Accurate quantification of total organic carbon (TOC) is an important step in evaluating log data in organic-rich reservoirs. The literature describes many log-based approaches for predicting TOC that have been introduced over the years, including the use of uranium content or GR linear regression, bulk density, the DeltaLogR approach, neural network approach, and a response equation-based method using sonic, density, and resistivity logs. All of the approaches require core-to-log calibration for validation. Each of these techniques involves assumptions for them to be valid, and, in a given instance, it is possible some techniques will not produce reliable results.
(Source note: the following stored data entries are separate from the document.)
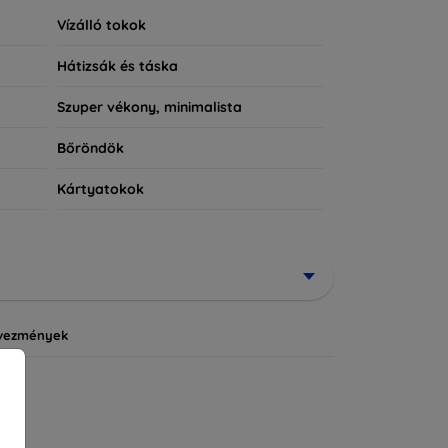
Vízálló tokok
Hátizsák és táska
Szuper vékony, minimalista
Bőröndök
Kártyatokok
vezmények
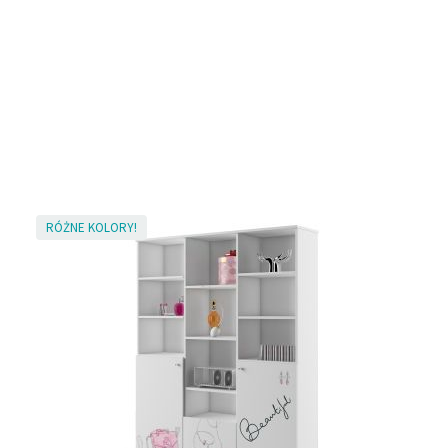
RÓŻNE KOLORY!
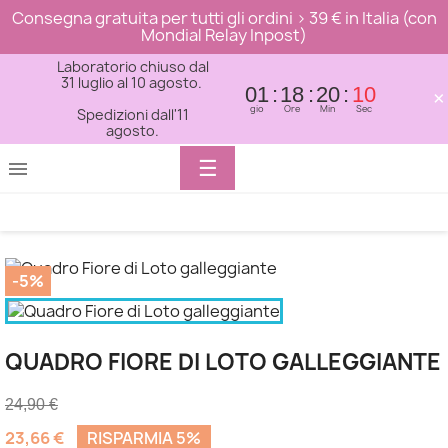
Consegna gratuita per tutti gli ordini > 39 € in Italia (con
Mondial Relay Inpost)
Laboratorio chiuso dal
31 luglio al 10 agosto.
01
18
20
10
×
gio
Ore
Min
Sec
Spedizioni dall'11
agosto.
Toggle
☰

navigation
-5%
QUADRO FIORE DI LOTO GALLEGGIANTE
24,90 €
23,66 €
RISPARMIA 5%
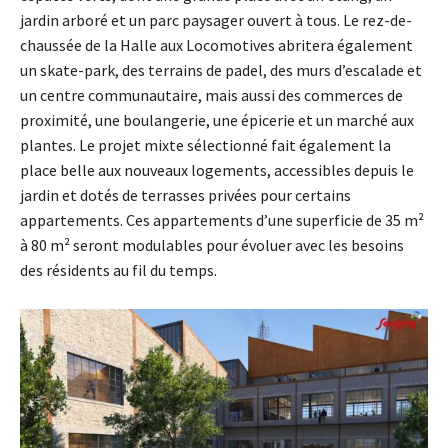
jardin arboré et un parc paysager ouvert à tous. Le rez-de-
chaussée de la Halle aux Locomotives abritera également
un skate-park, des terrains de padel, des murs d’escalade et
un centre communautaire, mais aussi des commerces de
proximité, une boulangerie, une épicerie et un marché aux
plantes. Le projet mixte sélectionné fait également la
place belle aux nouveaux logements, accessibles depuis le
jardin et dotés de terrasses privées pour certains
appartements. Ces appartements d’une superficie de 35 m²
à 80 m² seront modulables pour évoluer avec les besoins
des résidents au fil du temps.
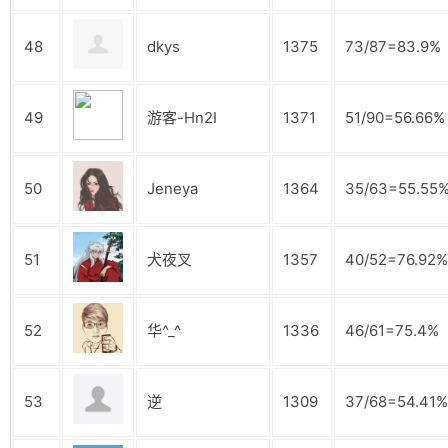
48
dkys
1375
73/87=83.9%
49
游客-Hn2I
1371
51/90=56.66%
50
Jeneya
1364
35/63=55.55
51
犬夜叉
1357
40/52=76.92%
52
华^_^
1336
46/61=75.4%
53
逆
1309
37/68=54.41%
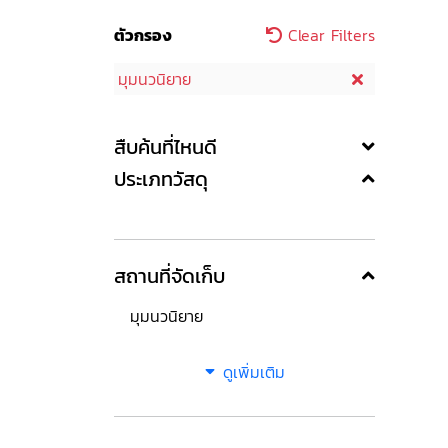
ตัวกรอง
Clear Filters
มุมนวนิยาย
สืบค้นที่ไหนดี
ประเภทวัสดุ
สถานที่จัดเก็บ
มุมนวนิยาย
ดูเพิ่มเติม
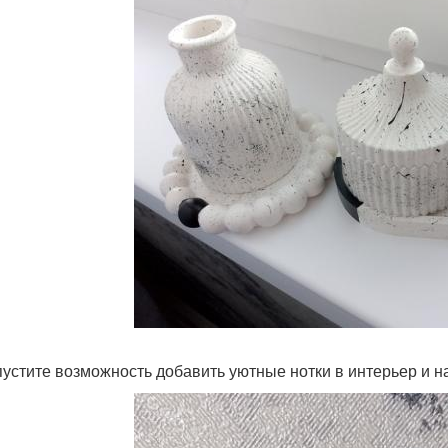
упустите возможность добавить уютные нотки в интерьер и 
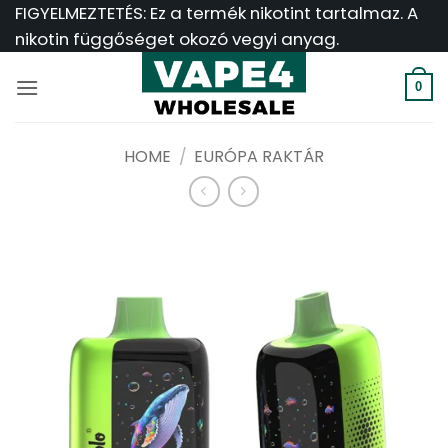
Ugrás
FIGYELMEZTETÉS: Ez a termék nikotint tartalmaz. A
a
nikotin függőséget okozó vegyi anyag.
tartalomra
0
HOME
/
EURÓPA RAKTÁR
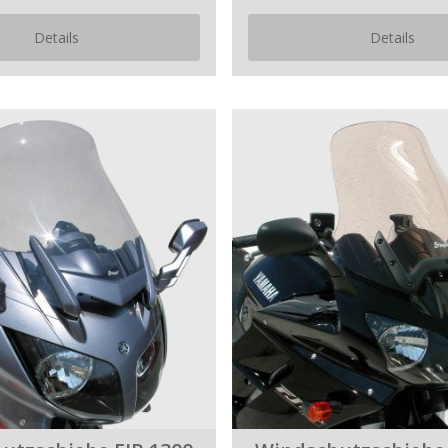
Details
Details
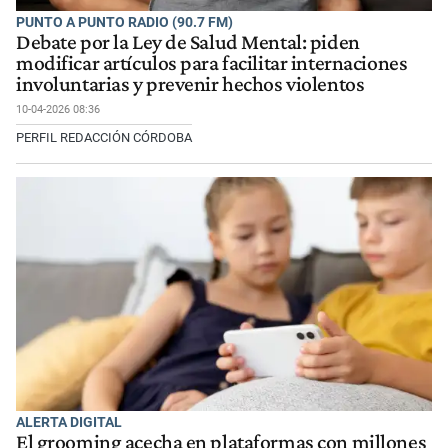
PUNTO A PUNTO RADIO (90.7 FM)
Debate por la Ley de Salud Mental: piden
modificar artículos para facilitar internaciones
involuntarias y prevenir hechos violentos
10-04-2026 08:36
PERFIL REDACCIÓN CÓRDOBA
ALERTA DIGITAL
El grooming acecha en plataformas con millones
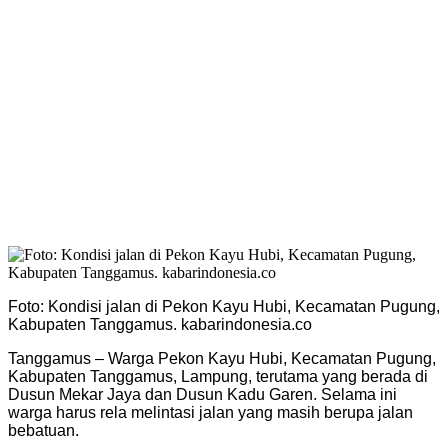
Foto: Kondisi jalan di Pekon Kayu Hubi, Kecamatan Pugung,
Kabupaten Tanggamus. kabarindonesia.co
Tanggamus – Warga Pekon Kayu Hubi, Kecamatan Pugung,
Kabupaten Tanggamus, Lampung, terutama yang berada di
Dusun Mekar Jaya dan Dusun Kadu Garen. Selama ini
warga harus rela melintasi jalan yang masih berupa jalan
bebatuan.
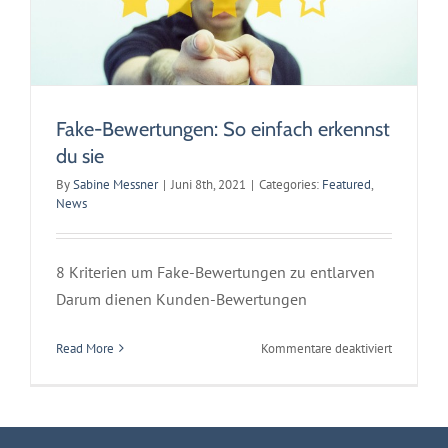
tun
Fake-Bewertungen: So einfach erkennst
du sie
By
Sabine Messner
|
Juni 8th, 2021
|
Categories:
Featured
,
News
8 Kriterien um Fake-Bewertungen zu entlarven
Darum dienen Kunden-Bewertungen
für
Read More
Kommentare deaktiviert
Fake-
Bewertun
So
einfach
However, good log-based TOC quantifications can be achieved by taking the median average of TOC estimates from several indicators. Many shale reservoirs contain 10 wt% pyrite and total organic carbon (TOC), which translates to 7% pyrite and 20% kerogen by volume. High volumetric percentages of pyrite and kerogen significantly affect the rock grain density. In low-porosity shale reservoirs, each 0.02 g/cm3 error in grain density produces approximately 1 p.u. error in porosity. Pyrite is commonly present in organic-rich shale intervals of shale gas formations because of the reducing conditions that enhanced organic matter preservation, and it may play a role in decreased resistivity response if the volume is sufficient. Consequently, in shale reservoirs, any method of predicting TOC using resistivity logs, such as DeltaLogR, should also consider the presence of pyrite. Similarly, TOC predictions based on bulk-density logs may also be sensitive to elevated pyrite concentrations. The link between pyrite presence and the depositional environment for many organic-rich shale reservoirs suggests that pyrite and sulfur may be useful TOC indicators in some situations. This paper examines the possible application of pyrite and sulfur for predicting TOC in shale reservoirs, such as in the Haynesville shale reservoir, but results should be applicable to many other shale reservoirs. An interesting result is that, although it may be possible to calibrate a TOC-based pyrite indicator for individual wells, the calibration is not universally applicable.